QuoteIn the autumn of 1847 one Thomas Grover arrived with his family on the bank of a stream twelve miles north of Salt Lake City, and now called Centreville Creek. His intention was to pasture stock for the winter; and for this purpose a spot was chosen where the stream spreading over the surface forms plats of meadow-land, the soil being a black, gravelly loam. Here Grover, joined by others in the spring, resolved to remain, though in the neighborhood were encamped several bands of Indians, and this notwithstanding that as yet there was no white settlement north of Salt Lake City. Land was ploughed and sown in wheat and vegetables, the crops being more promising than those to the south. But in May of the following year the settlers were startled, not by the war-whoop of the Utahs, but by hordes of black monster crickets, swarming down from the bench-lands, as at Salt Lake City, and bringing destruction on field and garden. They turned out to do battle with the foe; ditches were dug around the grain-fields, and the water of the stream diverted into them, while men, women, and children, armed with clubs, checked the advance of the devouring host. Enough of the crop was saved to supply the wants of the settlers, and their energy, on this occasion, coupled with a supposed miraculous visitation of gulls, probably saved a foretaste of the disaster of 1848

With the addition of some sins, I think that's a DitV town right there!


avram

Quote from: Danny_K on October 27, 2005, 12:01:22 PM
I just finished reading Under the Banner of Heaven: A Story of Violent Faith by Jon Krakauer.  It's a chilling true story with all kinds of applications to Dogs.

I'll second this. I'm reading it now (most of the way through) and it's full of Doggy inspiration. It's the story of a pair of Fundamentalist Mormon brothers who murdered their sister-in-law and her infant daughter, claiming that God had told them to do it. And it's intercut with a history of the Mormon church, all the way back to Joseph Smith, presenting both wrongs done to the Mormons and wrongs done by them. Along the way you get descriptions of characters like Orrin Porter Rockwell, the "Destroying Angel", who's also got his own thread.

oreso

Though its not heavy on practical info on how to run the setting, thematically David Gemmell's Jon Shannow series has some good resonance.
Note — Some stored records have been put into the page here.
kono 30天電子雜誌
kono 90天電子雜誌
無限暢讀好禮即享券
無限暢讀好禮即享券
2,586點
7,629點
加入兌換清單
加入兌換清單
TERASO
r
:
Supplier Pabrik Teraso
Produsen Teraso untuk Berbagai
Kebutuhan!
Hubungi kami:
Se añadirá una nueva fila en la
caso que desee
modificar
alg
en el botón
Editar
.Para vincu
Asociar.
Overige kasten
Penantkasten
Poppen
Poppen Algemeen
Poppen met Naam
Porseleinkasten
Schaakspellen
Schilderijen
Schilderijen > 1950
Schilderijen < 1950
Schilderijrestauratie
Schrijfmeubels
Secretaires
Aside from the obvious (it features a religious gunman who drifts in the west that never was), there's lots of emphasis on the power a gun gives the user, assuming they have the will to use it. Jon Shannow remarks himself, he enters a town and the townsfolk plead him to remove the corruption and topple the tyrants. After he does so, the town is faced with a big list of bodies with associated bereaved families, a power vacuum and their hero turns out to be a ruthless murdering gunman.
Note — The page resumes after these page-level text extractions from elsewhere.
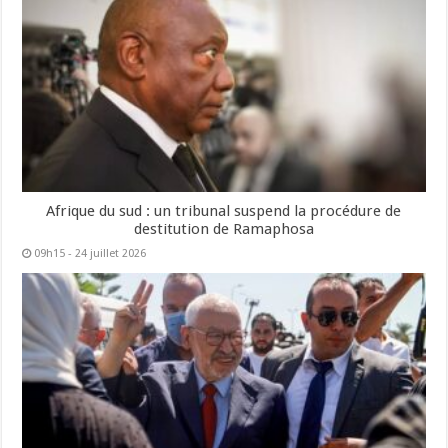
Afrique du sud : un tribunal suspend la procédure de
destitution de Ramaphosa
09h15 - 24 juillet 2026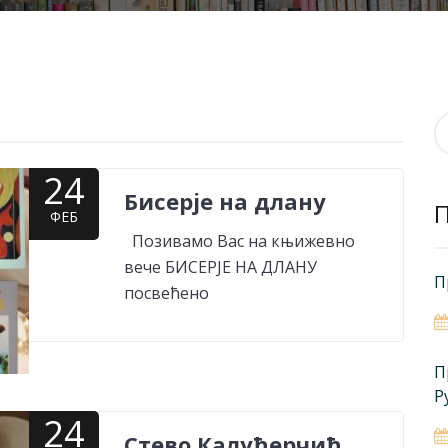
П
з
24
Бисерје на длану
ФЕБ
Позивамо Вас на књижевно
вече БИСЕРЈЕ НА ДЛАНУ
П
посвећено
П
Р
24
Стево Калуђерчић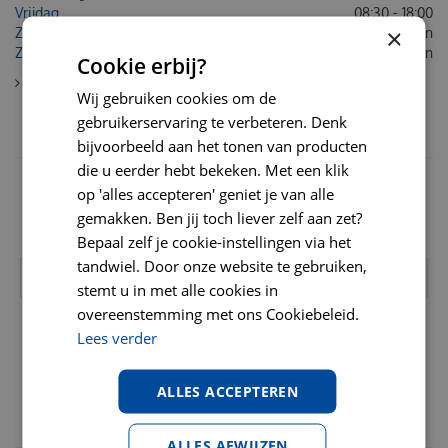
Vrijdag
08:30 - 18:00
×
Zaterdag
Gesloten
Zondag
Gesloten
Cookie erbij?
Toon contactinformatie
Wij gebruiken cookies om de
gebruikerservaring te verbeteren. Denk
NIEUWSBRIEF
bijvoorbeeld aan het tonen van producten
die u eerder hebt bekeken. Met een klik
Schrijf u hier in voor onze nieuwsbrief en ontvang acties,
op 'alles accepteren' geniet je van alle
kortingscodes en verzorgingstips!
gemakken. Ben jij toch liever zelf aan zet?
Bekijk onze
privacy policy
Bepaal zelf je cookie-instellingen via het
tandwiel. Door onze website te gebruiken,
stemt u in met alle cookies in
overeenstemming met ons Cookiebeleid.
Lees verder
ALLES ACCEPTEREN
VAN NOORD'S DIERENVOEDERS:
ALLES AFWIJZEN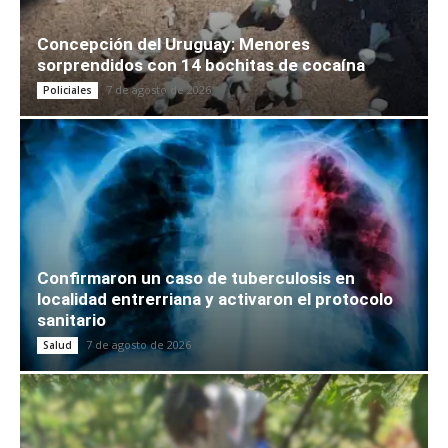
Concepción del Uruguay: Menores
sorprendidos con 14 bochitas de cocaína
7 de agosto de 2026
Policiales
Confirmaron un caso de tuberculosis en
localidad entrerriana y activaron el protocolo
sanitario
7 de agosto de 2026
Salud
'Who... are... you?' Dillon fell sideways, but his pain-filled eyes continued to stare up at his killer.
'I am retribution,' Shannow told him. Kicking away the man's pistol, he scanned the crowd. 'You have allowed evil to prosper here,' he said, 'and that is a shame upon you all.'
(Bloodstone, p111)

It's a Dog's life to be sure. ^_^

Noclue

I've been thinking about this for a while, but I think the best reading for Dogs is actually the Talmud. The trappings may be quasi-Mormon, but to me Dogs don't argue like Mormons at all. They argue like Talmudic scholars in a Yeshiva, or like the Baal Shem Tov or the Vilna Gaon wandering among the shtetls, only with guns.
James R.

Nathaniel

Quote from: Noclue on November 19, 2007, 04:38:50 AM
I've been thinking about this for a while, but I think the best reading for Dogs is actually the Talmud. The trappings may be quasi-Mormon, but to me Dogs don't argue like Mormons at all. They argue like Talmudic scholars in a Yeshiva, or like the Baal Shem Tov or the Vilna Gaon wandering among the shtetls, only with guns.

I think you're on to something in this in that many religions are about taking a revelation from God and adding their own traditions as authoritative.  It's what the Talmud is.  It's what the Book of Mormon is.  It's what the teachings of the Magisterium of the Roman Catholic Church is (as found in the Catechism).  It's God's revelation + our tradition as authoritative = our religion.
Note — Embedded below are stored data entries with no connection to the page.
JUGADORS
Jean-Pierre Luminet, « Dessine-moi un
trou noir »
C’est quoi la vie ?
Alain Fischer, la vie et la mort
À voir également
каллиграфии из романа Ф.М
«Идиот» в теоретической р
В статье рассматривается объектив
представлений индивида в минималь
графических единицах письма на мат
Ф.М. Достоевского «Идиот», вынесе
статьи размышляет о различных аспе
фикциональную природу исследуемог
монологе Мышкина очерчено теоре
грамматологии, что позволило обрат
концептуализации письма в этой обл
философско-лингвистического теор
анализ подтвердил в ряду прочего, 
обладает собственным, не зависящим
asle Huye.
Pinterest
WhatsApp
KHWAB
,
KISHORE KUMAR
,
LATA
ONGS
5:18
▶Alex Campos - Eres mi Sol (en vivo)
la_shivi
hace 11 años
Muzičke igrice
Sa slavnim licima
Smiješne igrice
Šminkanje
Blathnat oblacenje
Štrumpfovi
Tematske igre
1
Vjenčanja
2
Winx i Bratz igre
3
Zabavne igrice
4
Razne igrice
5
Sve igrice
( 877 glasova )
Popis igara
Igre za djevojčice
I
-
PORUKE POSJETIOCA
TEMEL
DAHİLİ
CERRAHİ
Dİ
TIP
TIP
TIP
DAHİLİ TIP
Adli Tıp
But I do find one statement you made a bit strange "Dogs don't argue like Mormons at all."  What are you basing this on?  Isn't every group of players going to do it slightly differently?  Also I don't necessarily see a Dog's authority from the Prophets and Ancients to make pronouncements and judgements equal to Rabbis arguing about what past Rabbis taught or didn't teach.  I agree with your point in that I see the similarities in the adding of human tradition to the revelation of God is present both in the Talmud and in Mormonism (and every religion to some extent or another, but it is a defining feature in many).  I would like to hear what you'd back up that statement with.  Please do back up the statement that "Dogs don't argue like Mormons at all."
I'm not designing a game.  Play is the thing for me.

Noclue

Hi Nathaniel. Well, to some extent it was me being didactic and over-generalizing from my own experiences. But, here's the back up (Warning LONG and SPRAWLING MESS OF A POST). The Talmudic tradition is based on over a thousand years of textual and oral analysis. For talmudic scholars, the guiding premise is essentially that the Torah came from on high in its existing form and every word is there for a reason. The torah is essentially a road map to the universe and to God's inner workings. Therefore, inconsistencies must be rooted in misunderstanding of the text and apparent redundancies must be there for a reason. The book is highly inter-referential too. For example, in the story of moses breaking the first stone tablets after seeing the Jews worshiping idols the word choices are obviously referencing the story of Adam and Eve getting kicked out of the Garden of Eden. You're supposed to read one story while thinking about the other.

The Talmud is generations of rabbis arguing with each other in text and challenging each others legal and ethical problem solving all of which is ultimately based in the Book. So, let's say you're trying to determine the ownership of a mule that was bequeathed in the will of a man to his cousin, but who was in debt at the time of his death. Ultimate authority rests first in the original text, the Torah. So if you can derive your ruling directly from a verse in the Torah, you're golden. If the Torah doesn't address the question adequately, there's a whole bunch of oral teaching about the Torah passed on through the generations and compiled and codified in 200 AD. So, if you can quote a great brain in the Mishnah, you're pretty close to golden but someone can trump you with a nice juicy quote for a bigger brain or the good book itself. Then there's the marginalia and discussions over the next 300 years which is codified in the Gemara. You quote those guys, you're generally still good to go. After that, you get to relying on tradition and lastly just using common sense. So the arguments are basically about text and the meaning of text. There's an old saying that if you have two Jews in a room, they have three opinions. Imagine how many opinions you have to wade through in Talmud. Let's say you want to understand the first word of the Torah. That's easy right? Repeat after me "In the beginning God created..." That first word there. In. Seems so simple, but the Hebrew also means "with." So, now we have two readings (and we know from what we talked about redundancies that meanings aren't trivial in analyzing this book). In the beginning and with the beginning (to make the English more palatable that could be read "During the beginning time"). Even that first word is problematic!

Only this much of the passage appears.